For API sanity, several additions and changes to the `Vectorizer` init
params were required --- sorry bout it!
- Given all the new weighting possibilities, a `Vectorizer.weighting` attribute
was added for curious users, to give a mathematical representation of how
values in a doc-term matrix are being calculated. Here's a simple and a
not-so-simple case:
python
>>> Vectorizer(apply_idf=True, idf_type='smooth').weighting
'tf * log((n_docs + 1) / (df + 1)) + 1'
>>> Vectorizer(tf_type='bm25', apply_idf=True, idf_type='smooth', apply_dl=True).weighting
'(tf * (k + 1)) / (tf + k * (1 - b + b * (length / avg(lengths))) * log((n_docs - df + 0.5) / (df + 0.5))'
- Terms are now sorted alphabetically after fitting, so you'll have a consistent
and interpretable ordering in your vocabulary and doc-term-matrix.
- A `GroupVectorizer` class was added, as a child of `Vectorizer` and
an extension of typical document-term matrix vectorization, in which each
row vector corresponds to the weighted terms co-occurring in a single document.
This allows for customized grouping, such as by a shared author or publication year,
that may span multiple documents, without forcing users to merge /concatenate
those documents themselves.
- Lastly, the `vsm.py` module was refactored into a `vsm` subpackage with
two modules.

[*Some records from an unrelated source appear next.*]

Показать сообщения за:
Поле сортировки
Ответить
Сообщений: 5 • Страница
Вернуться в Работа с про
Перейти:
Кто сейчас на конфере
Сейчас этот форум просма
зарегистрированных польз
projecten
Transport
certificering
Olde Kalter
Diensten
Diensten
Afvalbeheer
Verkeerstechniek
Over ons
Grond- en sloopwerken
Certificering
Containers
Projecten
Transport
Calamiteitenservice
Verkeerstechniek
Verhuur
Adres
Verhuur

Imports should stay the same, but the code structure is now
more amenable to future additions.
- **Miscellaneous additions and improvements**
- Flesch Reading Ease in the `textstats` module is now multi-lingual! Language-
specific formulations for German, Spanish, French, Italian, Dutch, and Russian
were added, in addition to (the default) English. (PR 158, prompted by Issue 155)
- Runtime performance, as well as docs and error messages, of functions for
generating semantic networks from lists of terms or sentences were improved. (PR 163)

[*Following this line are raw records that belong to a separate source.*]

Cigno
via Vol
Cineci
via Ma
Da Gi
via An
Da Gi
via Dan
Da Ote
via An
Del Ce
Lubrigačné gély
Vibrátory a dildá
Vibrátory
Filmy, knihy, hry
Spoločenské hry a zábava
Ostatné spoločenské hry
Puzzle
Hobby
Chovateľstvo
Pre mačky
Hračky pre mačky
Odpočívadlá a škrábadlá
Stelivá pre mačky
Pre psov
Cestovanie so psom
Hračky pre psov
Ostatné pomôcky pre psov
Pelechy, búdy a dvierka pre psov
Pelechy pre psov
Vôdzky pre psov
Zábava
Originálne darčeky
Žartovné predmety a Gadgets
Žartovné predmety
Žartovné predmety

- Labels on named entities from which determiners have been dropped are now
preserved. There's still a minor gotcha, but it's explained in the docs.
- The size of `textacy`'s data cache can now be set via an environment
variable, `TEXTACY_MAX_CACHE_SIZE`, in case the default 2GB cache doesn't
meet your needs.
- Docstrings were improved in many ways, large and small, throughout the code.
May they guide you even more effectively than before!
- The package version is now set from a single source. This isn't for you so
much as me, but it does prevent confusing version mismatches b/w code, pypi,
and docs.
- All tests have been converted from `unittest` to `pytest` style. They
run faster, they're more informative in failure, and they're easier to extend.
Fixed:
- Fixed an issue where existing metadata associated with a spacy Doc was being
overwritten with an empty dict when using it to initialize a textacy Doc.
Users can still overwrite existing metadata, but only if they pass in new data.
- Added a missing import to the README's usage example. (149)
- The intersphinx mapping to `numpy` got fixed (and items for `scipy` and
`matplotlib` were added, too). Taking advantage of that, a bunch of broken
object links scattered throughout the docs got fixed.
- Fixed broken formatting of old entries in the changelog, for your reading pleasure.